Thursday, September 7, 2017

Thankful Thursday: The Circle of (My) Life?

It's crazy. I just had a realisation this morning.

First, the background.

I knew from age 10 that I was going to be a wife. In my teen years, my career choice was built around me being a wife and more importantly, a mother. I wanted to do Medicine, but I didn't want to be a GP, I wanted to specialise. And my specialisation would have been in Obstetrics. But I knew that I did not want to study for all those years because that would impact when I'd get married, and also having a job in that field would impact my ability to be a present mother. Those sitcoms I used to watch convinced me that Gynaes always had to leave their families at the dinner table to go deliver a baby.

I also knew that I would adopt. At first, my 10 year old self pictured a mother leaving her baby in a basket at my doorstep with a letter asking me to take care of the baby. As I grew older and adoption became fuzzier, I figured that I would adopt an orphaned child-parents deceased.

Fast forward some years and I find a man who wants to marry me. (I was 18 at the time we met and he knew the very day we met that I was his future wife.) At age 22, I get married. And before that, the agreement was made. One biological, one adopted. I wanted a house FULL but hey, as a woman you are taught to submit, right? So, that was the agreement.

Except,the biology of my own body was letting me down. Big time. And this brings us to this morning.

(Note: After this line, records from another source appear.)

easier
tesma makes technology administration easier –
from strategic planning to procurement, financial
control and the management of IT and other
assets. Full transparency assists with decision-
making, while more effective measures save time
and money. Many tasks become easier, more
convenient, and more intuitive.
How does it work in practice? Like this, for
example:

I remember having stopped watching birth stories after having given up on ever having a biological child. I was now watching adoption stories-which was pretty useless as this was in England and adoption there is very different to here. We lived in a town in the county of Essex, and one night, the news guy stated that Essex was the unplanned and teen pregnancy capital of the UK. I remember getting so upset, "So what's wrong with me then? How come their bodies are working well yet some will go on to abort, to give their children up for adoption, to abuse them, yet mine is defective? Why am I not good enough to conceive but they are? What kind of joke is this that God allows THEM to fall pregnant when they don't even want to but I, with all my marriage and planning and dreaming, get nothing? How is this fair that there are all these unplanned pregnancies???"

This morning I realised that I did get my biological children.

And I also got the fruits of those "unplanned pregnancies." And with the ups and downs that involves, it's also full of blessings.

No more anger now. No more tears. I just wish all abandoned children could be kept safe and find families.